George Weigel has stated, in his splendid book Letters to a Young Catholic, that “in the first half of the 20th century, perhaps as many as a hundred million human beings have paid with their lives for the consequences of some desperately defective ideas of who we are.”

Who are we? Are we merely pawns of the state or radical individuals? Are we completely driven by biological impulses or are we totally conditioned by culture? Are we spirits trapped in an alien body or are we purely material entities?

The Catholic Church answers this vexing and crucial question by pointing out that Christ reveals to us who we are. In Christ, we learn that we are called to know and to love.

Therefore, we are persons who can discover the truth about things and live in communal harmony with other persons. We are “bodified” and we are free. We know something about our end to which we are naturally inclined. We know that our destiny is to be complete and integrated persons. We are called to holiness.

In his apostolic exhortation Familiaris Consortio John Paul II writes, “Family, become what you are.” By this paradoxical exhortation, he refers simultaneously to both the family's “identity, what it is, but also to its mission, what it can and should do.” The family, since it is composed of persons, is essentially dynamic. It can never be complacent about any particular stage of development, but is always striving to realize more completely the promise of its prototype.

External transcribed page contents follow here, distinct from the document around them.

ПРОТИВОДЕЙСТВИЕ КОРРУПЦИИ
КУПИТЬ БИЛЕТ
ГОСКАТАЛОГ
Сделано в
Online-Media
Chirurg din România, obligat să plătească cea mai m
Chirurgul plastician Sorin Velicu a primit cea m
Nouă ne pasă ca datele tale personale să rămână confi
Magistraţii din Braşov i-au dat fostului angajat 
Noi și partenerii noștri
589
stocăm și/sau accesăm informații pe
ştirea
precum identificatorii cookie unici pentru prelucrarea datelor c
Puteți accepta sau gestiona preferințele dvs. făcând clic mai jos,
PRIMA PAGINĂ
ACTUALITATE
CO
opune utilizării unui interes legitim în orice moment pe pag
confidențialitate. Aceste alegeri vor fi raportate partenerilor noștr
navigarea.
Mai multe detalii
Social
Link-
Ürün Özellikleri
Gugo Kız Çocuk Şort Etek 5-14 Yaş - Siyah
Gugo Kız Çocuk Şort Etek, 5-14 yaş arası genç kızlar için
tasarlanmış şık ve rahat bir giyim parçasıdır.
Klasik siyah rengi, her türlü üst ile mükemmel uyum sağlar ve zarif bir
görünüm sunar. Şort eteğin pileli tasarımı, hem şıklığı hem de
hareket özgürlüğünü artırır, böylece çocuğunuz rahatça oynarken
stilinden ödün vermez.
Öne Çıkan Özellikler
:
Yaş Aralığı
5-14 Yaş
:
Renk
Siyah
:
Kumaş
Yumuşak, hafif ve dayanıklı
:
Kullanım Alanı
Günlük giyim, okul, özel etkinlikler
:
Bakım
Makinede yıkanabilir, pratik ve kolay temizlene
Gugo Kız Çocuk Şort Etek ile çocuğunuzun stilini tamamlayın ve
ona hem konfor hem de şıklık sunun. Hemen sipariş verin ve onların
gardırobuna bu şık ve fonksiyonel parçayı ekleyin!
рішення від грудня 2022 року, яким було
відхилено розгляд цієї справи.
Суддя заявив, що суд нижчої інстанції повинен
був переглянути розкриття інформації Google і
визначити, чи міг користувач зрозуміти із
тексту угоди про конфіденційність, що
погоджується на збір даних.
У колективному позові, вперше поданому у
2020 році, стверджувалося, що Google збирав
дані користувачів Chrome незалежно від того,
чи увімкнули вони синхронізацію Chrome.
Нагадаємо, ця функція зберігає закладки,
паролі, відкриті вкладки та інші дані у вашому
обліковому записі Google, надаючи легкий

The claim made by those who defend homosexual acts, that one must “be who he is,” ignores the challenge to moral growth, personal wholeness, and a life that has a positive trajectory. It commends a life that would be just as stifling for heterosexuals as for homosexuals.

Sinners can change to saints. Homosexuals can often change their sexual orientation. J. Nicolosi and others, for example, have reported in Psychological Reports (86, 2000), that in a study of more than 800 dissatisfied homosexuals who received “Reparative Therapy,” more than 34% perceived themselves as having become either exclusively or almost entirely heterosexual.

The injunction to remain enclosed in the moment is not a defense of anything. We all need a hearth and a horizon, a ground and a goal, a present and a promise. Life is surely a journey, and every journey has a destiny. To know who I am implies a sense of how our present self needs to be transformed in order to become what it was meant to be.

In the words of G. K. Chesterton: “If seeds in the black earth can turn into such beautiful roses, what might not the heart of man become in its long journey toward the stars?”

Donald DeMarco is adjunct professor at Holy Apostles College and Seminary in Cromwell, Connecticut.